:: Data to examine ::
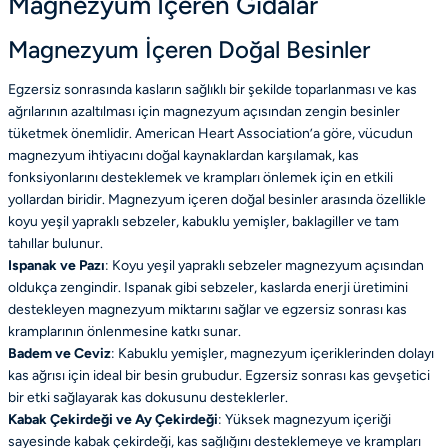
Magnezyum İçeren Gıdalar
Magnezyum İçeren Doğal Besinler
Egzersiz sonrasında kasların sağlıklı bir şekilde toparlanması ve kas
ağrılarının azaltılması için magnezyum açısından zengin besinler
tüketmek önemlidir. American Heart Association’a göre, vücudun
magnezyum ihtiyacını doğal kaynaklardan karşılamak, kas
fonksiyonlarını desteklemek ve krampları önlemek için en etkili
yollardan biridir. Magnezyum içeren doğal besinler arasında özellikle
koyu yeşil yapraklı sebzeler, kabuklu yemişler, baklagiller ve tam
tahıllar bulunur.
Ispanak ve Pazı
: Koyu yeşil yapraklı sebzeler magnezyum açısından
oldukça zengindir. Ispanak gibi sebzeler, kaslarda enerji üretimini
destekleyen magnezyum miktarını sağlar ve egzersiz sonrası kas
kramplarının önlenmesine katkı sunar.
Badem ve Ceviz
: Kabuklu yemişler, magnezyum içeriklerinden dolayı
kas ağrısı için ideal bir besin grubudur. Egzersiz sonrası kas gevşetici
bir etki sağlayarak kas dokusunu desteklerler.
Kabak Çekirdeği ve Ay Çekirdeği
: Yüksek magnezyum içeriği
sayesinde kabak çekirdeği, kas sağlığını desteklemeye ve krampları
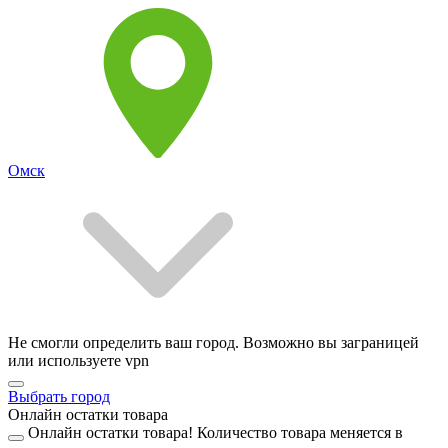
Омск
Не смогли определить ваш город. Возможно вы заграницей
или используете vpn
Выбрать город
Онлайн остатки товара
Онлайн остатки товара!
Количество товара меняется в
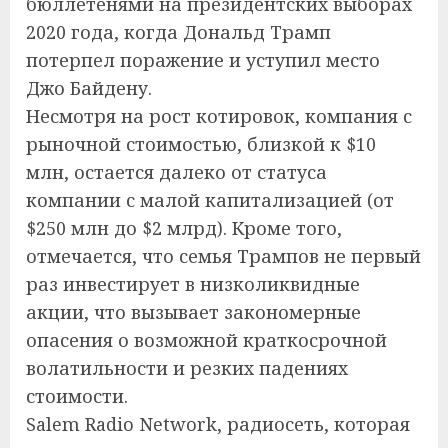
бюллетенями на президентских выборах
2020 года, когда Дональд Трамп
потерпел поражение и уступил место
Джо Байдену.
Несмотря на рост котировок, компания с
рыночной стоимостью, близкой к $10
млн, остается далеко от статуса
компании с малой капитализацией (от
$250 млн до $2 млрд). Кроме того,
отмечается, что семья Трампов не первый
раз инвестирует в низколиквидные
акции, что вызывает закономерные
опасения о возможной краткосрочной
волатильности и резких падениях
стоимости.
Salem Radio Network, радиосеть, которая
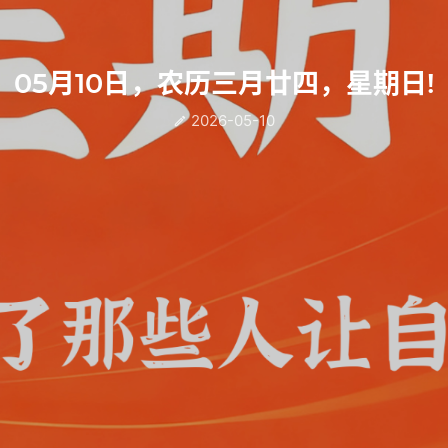
05月10日，农历三月廿四，星期日!
2026-05-10

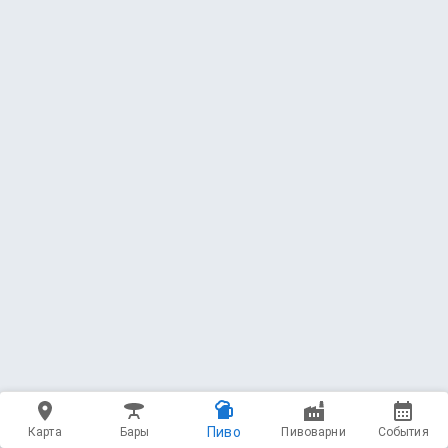
Пиво
Карта
Бары
Пивоварни
События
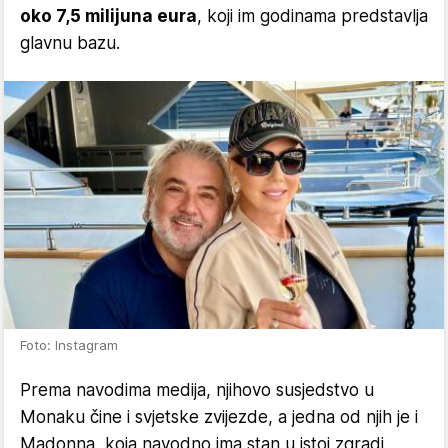
oko 7,5 milijuna eura
, koji im godinama predstavlja
glavnu bazu.
Foto: Instagram
Prema navodima medija, njihovo susjedstvo u
Monaku čine i svjetske zvijezde, a jedna od njih je i
Madonna, koja navodno ima stan u istoj zgradi,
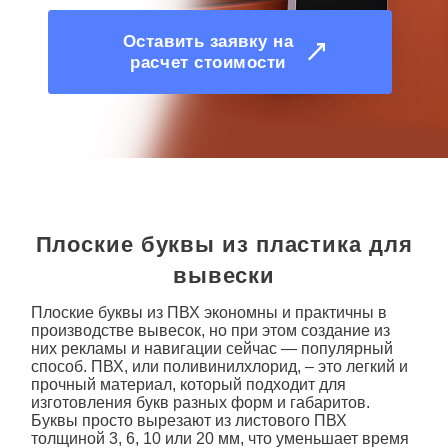
Оставить заявку на
расчет стоимости
Плоские буквы из пластика для
вывески
Плоские буквы из ПВХ экономны и практичны в
производстве вывесок, но при этом создание из
них рекламы и навигации сейчас — популярный
способ. ПВХ, или поливинилхлорид, – это легкий и
прочный материал, который подходит для
изготовления букв разных форм и габаритов.
Буквы просто вырезают из листового ПВХ
толщиной 3, 6, 10 или 20 мм, что уменьшает время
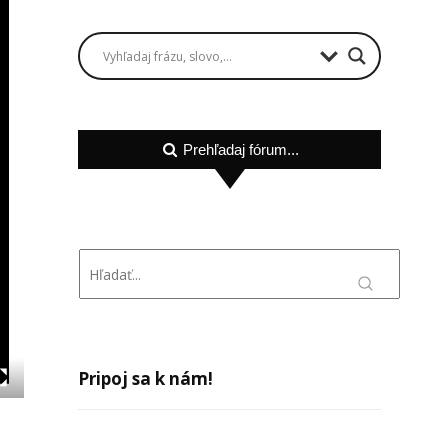
Prehľadaj fórum...
Pripoj sa k nám!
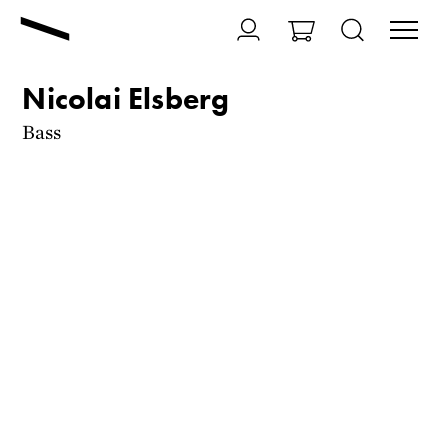
Nicolai Elsberg
Bass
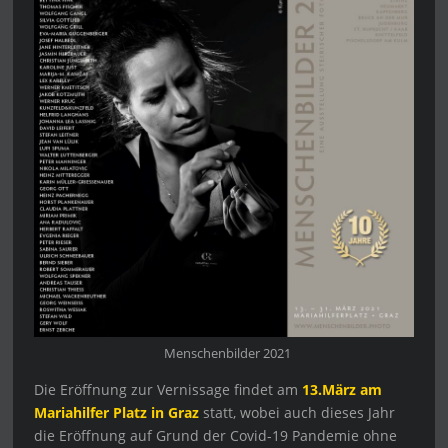
Menschenbilder 2021
Die Eröffnung zur Vernissage findet am
13.März am
Mariahilfer Platz in Graz
statt, wobei auch dieses Jahr
die Eröffnung auf Grund der Covid-19 Pandemie ohne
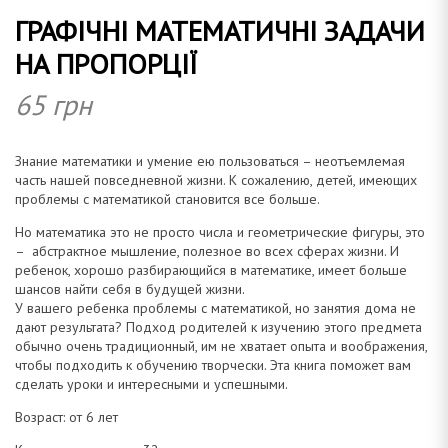
ГРАФІЧНІ МАТЕМАТИЧНІ ЗАДАЧИ
о
НА ПРОПОРЦІЇ
65
грн
м
Знание математики и умение ею пользоваться – неотъемлемая
часть нашей повседневной жизни. К сожалению, детей, имеющих
проблемы с математикой становится все больше.
Но математика это не просто числа и геометрические фигуры, это
а
– абстрактное мышление, полезное во всех сферах жизни. И
ребенок, хорошо разбирающийся в математике, имеет больше
шансов найти себя в будущей жизни.
У вашего ребенка проблемы с математикой, но занятия дома не
дают результата? Подход родителей к изучению этого предмета
обычно очень традиционный, им не хватает опыта и воображения,
н
чтобы подходить к обучению творчески. Эта книга поможет вам
сделать уроки и интересными и успешными.
Возраст: от 6 лет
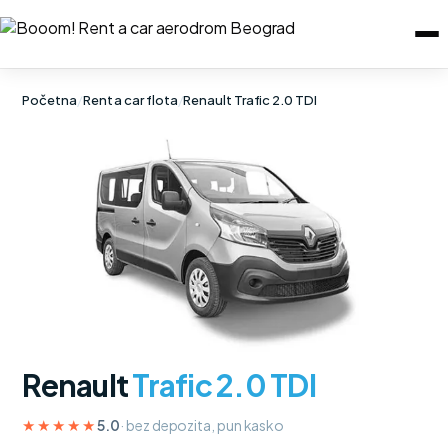
Početna
/
Rent a car flota
/
Renault Trafic 2.0 TDI
Renault
Trafic 2.0 TDI
★★★★★
5.0
· bez depozita, pun kasko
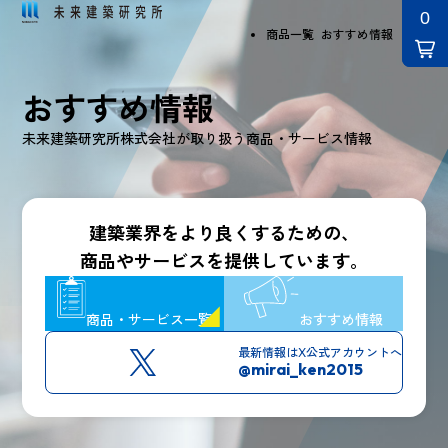
商品一覧
おすすめ情報
おすすめ情報
未来建築研究所株式会社が取り扱う商品・サービス情報
建築業界をより良くするための、
商品やサービスを提供しています。
商品・サービス一覧
おすすめ情報
最新情報はX
公式アカウントへ
@mirai_ken2015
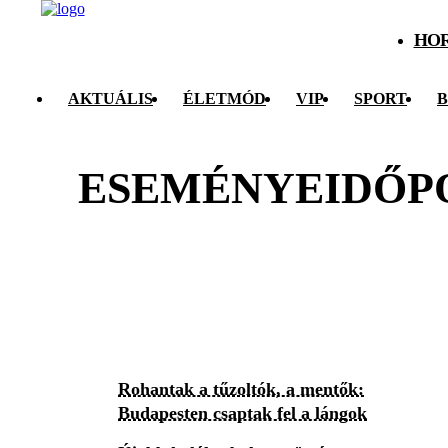
HO
AKTUÁLIS
ÉLETMÓD
VIP
SPORT
B
ESEMÉNYEIDŐP
Rohantak a tűzoltók, a mentők:
Budapesten csaptak fel a lángok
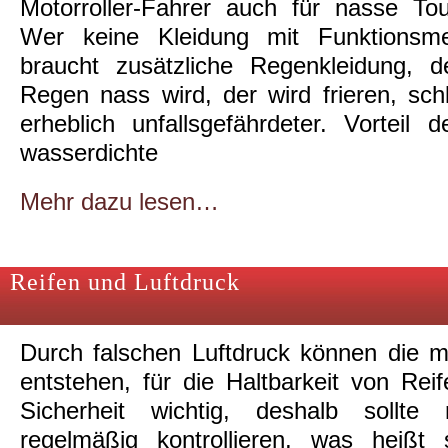
Motorroller-Fahrer auch für nasse To
Wer keine Kleidung mit Funktionsm
braucht zusätzliche Regenkleidung, d
Regen nass wird, der wird frieren, sch
erheblich unfallsgefährdeter. Vorteil
wasserdichte
Mehr dazu lesen…
Reifen und Luftdruck
Durch falschen Luftdruck können die 
entstehen, für die Haltbarkeit von Reif
Sicherheit wichtig, deshalb sollt
regelmäßig kontrollieren, was heißt 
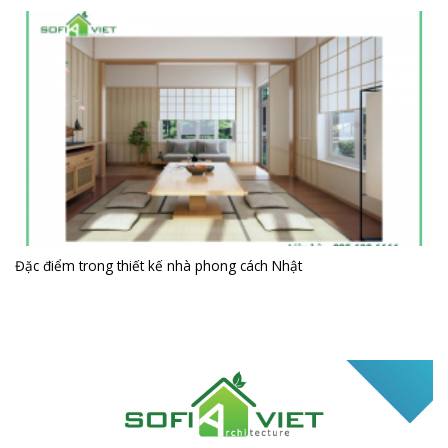
Đặc điểm trong thiết kế nhà phong cách Nhật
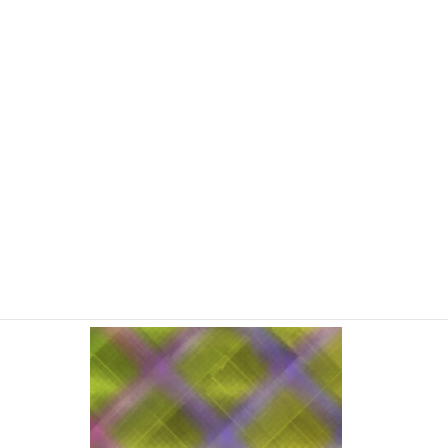
YSM5015 ホログラム（紙裏） (在庫限り
販売終了)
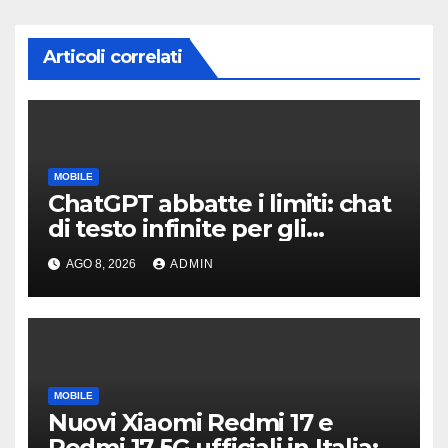
Articoli correlati
MOBILE
ChatGPT abbatte i limiti: chat
di testo infinite per gli
account gratis e intelligenza
AGO 8, 2026
ADMIN
potenziata
MOBILE
Nuovi Xiaomi Redmi 17 e
Redmi 17 5G ufficiali in Italia:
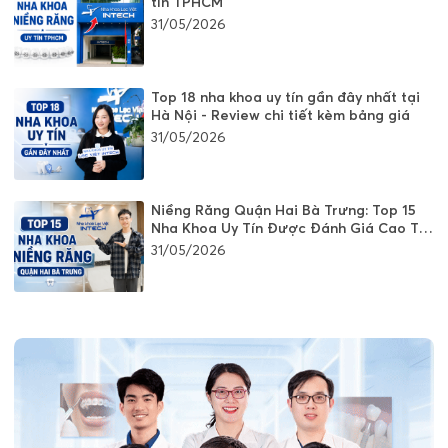
tín TPHCM
31/05/2026
Top 18 nha khoa uy tín gần đây nhất tại
Hà Nội - Review chi tiết kèm bảng giá
31/05/2026
Niềng Răng Quận Hai Bà Trưng: Top 15
Nha Khoa Uy Tín Được Đánh Giá Cao Tại
Hà Nội
31/05/2026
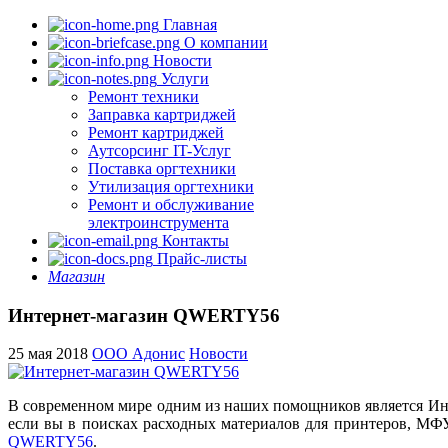
Главная
О компании
Новости
Услуги
Ремонт техники
Заправка картриджей
Ремонт картриджей
Аутсорсинг IT-Услуг
Поставка оргтехники
Утилизация оргтехники
Ремонт и обслуживание
электроинструмента
Контакты
Прайс-листы
Магазин
Интернет-магазин QWERTY56
25 мая 2018
ООО Адонис
Новости
В современном мире одним из наших помощников является Инте
если вы в поисках расходных материалов для принтеров, МФУ
QWERTY56
.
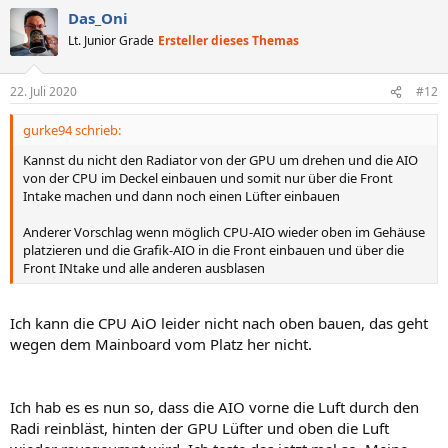
Das_Oni
Lt. Junior Grade
Ersteller dieses Themas
22. Juli 2020
#12
gurke94 schrieb:
Kannst du nicht den Radiator von der GPU um drehen und die AIO
von der CPU im Deckel einbauen und somit nur über die Front
Intake machen und dann noch einen Lüfter einbauen
Anderer Vorschlag wenn möglich CPU-AIO wieder oben im Gehäuse
platzieren und die Grafik-AIO in die Front einbauen und über die
Front INtake und alle anderen ausblasen
Ich kann die CPU AiO leider nicht nach oben bauen, das geht
wegen dem Mainboard vom Platz her nicht.
Ich hab es es nun so, dass die AIO vorne die Luft durch den
Radi reinbläst, hinten der GPU Lüfter und oben die Luft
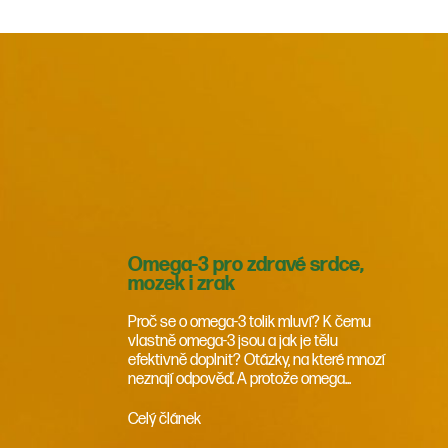
Omega-3 pro zdravé srdce,
mozek i zrak
Proč se o omega-3 tolik mluví? K čemu
vlastně omega-3 jsou a jak je tělu
efektivně doplnit? Otázky, na které mnozí
neznají odpověď. A protože omega...
Celý článek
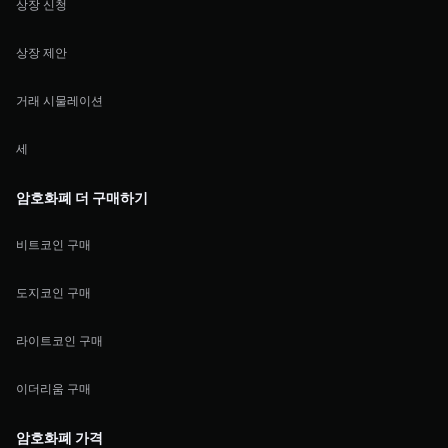
상장 신청
상장 제안
거래 시물레이션
세
암호화폐 더 구매하기
비트코인 구매
도지코인 구매
라이트코인 구매
이더리움 구매
암호화폐 가격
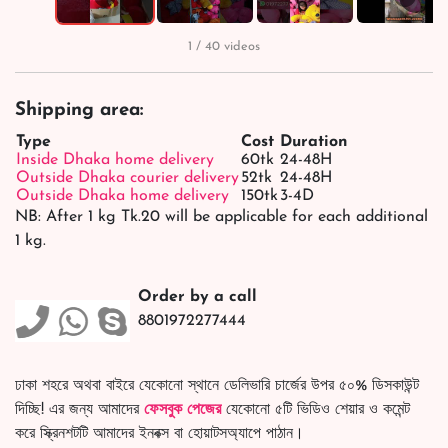
1 / 40 videos
Shipping area:
Type
Cost
Duration
Inside Dhaka home delivery
60tk
24-48H
Outside Dhaka courier delivery
52tk
24-48H
Outside Dhaka home delivery
150tk
3-4D
NB: After 1 kg Tk.20 will be applicable for each additional
1 kg.
Order by a call
8801972277444
ঢাকা শহরে অথবা বাইরে যেকোনো স্থানে ডেলিভারি চার্জের উপর ৫০% ডিসকাউন্ট
দিচ্ছি! এর জন্য আমাদের
ফেসবুক পেজের
যেকোনো ৫টি ভিডিও শেয়ার ও কমেন্ট
করে স্ক্রিনশটটি আমাদের ইনবক্স বা হোয়াটসঅ্যাপে পাঠান।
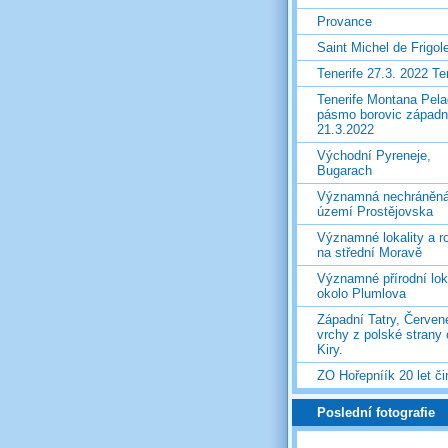
Provance
Saint Michel de Frigol
Tenerife 27.3. 2022 T
Tenerife Montana Pela
pásmo borovic západ
21.3.2022
Východní Pyreneje,
Bugarach
Významná nechráněn
území Prostějovska
Významné lokality a ro
na střední Moravě
Významné přírodní lok
okolo Plumlova
Západní Tatry, Červen
vrchy z polské strany
Kiry.
ZO Hořepníík 20 let či
Poslední fotografie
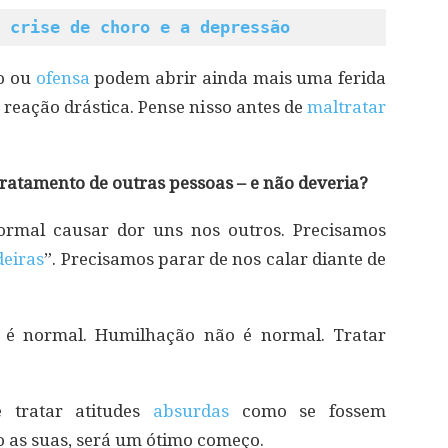
 crise de choro e a depressão
zo ou
ofensa
podem abrir ainda mais uma ferida
reação drástica. Pense nisso antes de
maltratar
ratamento de outras pessoas – e não deveria?
ormal causar dor uns nos outros. Precisamos
deiras
”. Precisamos parar de nos calar diante de
 é normal. Humilhação não é normal. Tratar
 tratar atitudes
absurdas
como se fossem
 as suas, será um ótimo começo.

:: Exercise ::
The answer is each line from the entries above in which the word "için" occurs.

:: Worked solution ::
ağrılarının azaltılması için magnezyum açısından zengin besinler
fonksiyonlarını desteklemek ve krampları önlemek için en etkili
kas ağrısı için ideal bir besin grubudur. Egzersiz sonrası kas gevşetici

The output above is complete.